En raison du froid, ce stockage serait beaucoup moins onéreux que dans le reste de l’Asie. La première usine de ce genre a d’ailleurs été construite en Sibérie. En outre, les entreprises de la région devraient bénéficier d’un maximum de préférences et de liberté. La Sibérie ne s’est développée rapidement que lorsqu’elle a bénéficié d’une économie libre. Après tout, la Russie européenne est redevable envers la Sibérie et l’Extrême-Orient, après les avoir abandonnés à leur sort dans les années 1990.

Q : Qu’en est-il de la colonisation de ces territoires ?

Karaganov : Il est temps de briser ce mythe également. Oui, il y a eu une migration considérable de l’Extrême-Orient et de Sibérie, mais qui dit que ceux qui sont restés ne suffisent pas pour développer ces territoires ? Après tout, imaginons que les autorités aient obtenu ce qu’elles voulaient et aient envoyé des millions de gens dans cette région… Comment cela rectifiera-t-il le déséquilibre en Chine, avec sa population dépassant le milliard d’habitants ?

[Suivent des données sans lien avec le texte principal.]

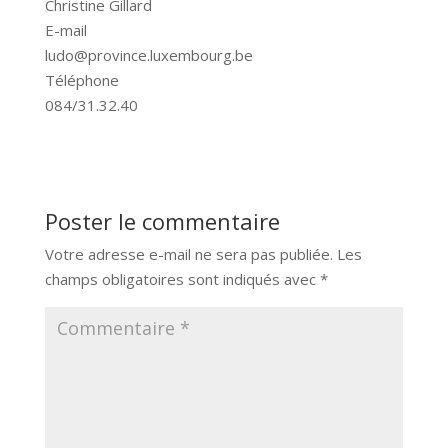
Christine Gillard
E-mail
ludo@province.luxembourg.be
Téléphone
084/31.32.40
Poster le commentaire
Votre adresse e-mail ne sera pas publiée.
Les
champs obligatoires sont indiqués avec
*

Nous ignorons si les ressources humaines disponibles dans la région seront suffisantes pour la développer, mais parier sur une migration massive est sans doute une erreur. Bien entendu, je ne parle pas des experts et des gens enthousiastes à l’idée de participer à un grand projet, dont le pays a vraiment besoin. Comptons. De combien de gens et de de quelle politique avons-nous besoin pour que les Russes puissent jouer le rôle de pont civilisationnel, et non pas seulement de transport et logistique entre l’Europe et l’Asie ? De quelle politique avons-nous besoin pour ne pas avoir peur pour sa sécurité ?

Q : N’est-ce pas trop tard ? L’Occident se passe de notre « pont » depuis des siècles.

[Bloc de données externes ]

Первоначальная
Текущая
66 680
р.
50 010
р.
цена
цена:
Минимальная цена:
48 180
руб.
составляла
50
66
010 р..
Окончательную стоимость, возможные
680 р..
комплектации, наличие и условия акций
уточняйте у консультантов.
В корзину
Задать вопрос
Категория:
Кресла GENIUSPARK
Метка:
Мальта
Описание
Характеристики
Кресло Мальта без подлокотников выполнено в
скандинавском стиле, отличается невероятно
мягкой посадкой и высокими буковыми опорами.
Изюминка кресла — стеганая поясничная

Karaganov : Nous pouvons soit grimper dans le wagon de queue du train qui vient de partir, soit rester sur le quai. L’Europe et les Etats-Unis ont déjà pris ce qui leur appartient : le recours à la main-d’œuvre asiatique bon marché a permis aux Américains et aux Européens de poursuivre leur croissance économique. Nous avons un avantage concurrentiel dans notre mouvement en direction de l’Asie : l’ouverture culturelle des Russes. Nous avons abandonné les dogmes idéologiques.

Q : Ne vont-ils pas nous faire descendre du train ?

Karaganov : Il y a une tentative en ce sens. Par exemple, des dizaines d’article sont publiés, et rediffusés [dans notre presse], indiquant que la Russie ne peut pas, et n’a pas besoin d’aller vers l’Est. L’Occident n’aime pas le fait que la Russie a renoncé à son statut de périphérie et a brutalement modifié l’équilibre des forces en se déplaçant vers l’Est. 

Si on peut s’exprimer ainsi, elle a renoncé au rôle de l’étudiant disposé à payer pour ses cours. Que nos anciens « enseignants » essaient de nous parler d’égal à égal, et qu’ils adoptent la politique de construction d’un partenariat eurasien élargi. L’UE devra affronter les conséquences tôt ou tard, sinon elle ne sortira jamais de sa stagnation actuelle.

L’Asie, d’ailleurs, ne se préoccupe pas que l’Europe se rapproche d’elle, non pas comme elle l’a fait pendant des siècles — en tant que maître – mais comme un partenaire égal. La Chine vient en Europe. Elle veut construire l’espace commun « la Ceinture et la Route ». Ici, nos intérêts coïncident, nous aspirons à la même chose. Aussi, avec un retard d’environ une décennie, la Russie doit se tourner vers l’Asie dès que possible, sans renoncer à ses liens et à ses racines européennes. Parce que cela fait aussi partie de nous.

source

Lien vers le rapport en anglais

 Notes :

[1] Sergey Karaganov est le Doyen de la faculté d’économie internationale et d’affaires internationales à l’Ecole supérieure d’économie de Moscou.

[2] Globalaffairs.ru, 11 septembre 2018. Interview menée par Svetlana Sukhova. L’article a été originellement publié par Ogonyok, publié par le groupe de presse Kommersant.

[3] Sous le règne d’Ivan the Terrible, Yermak Timofeyevich a entrepris la conquête de la Sibérie.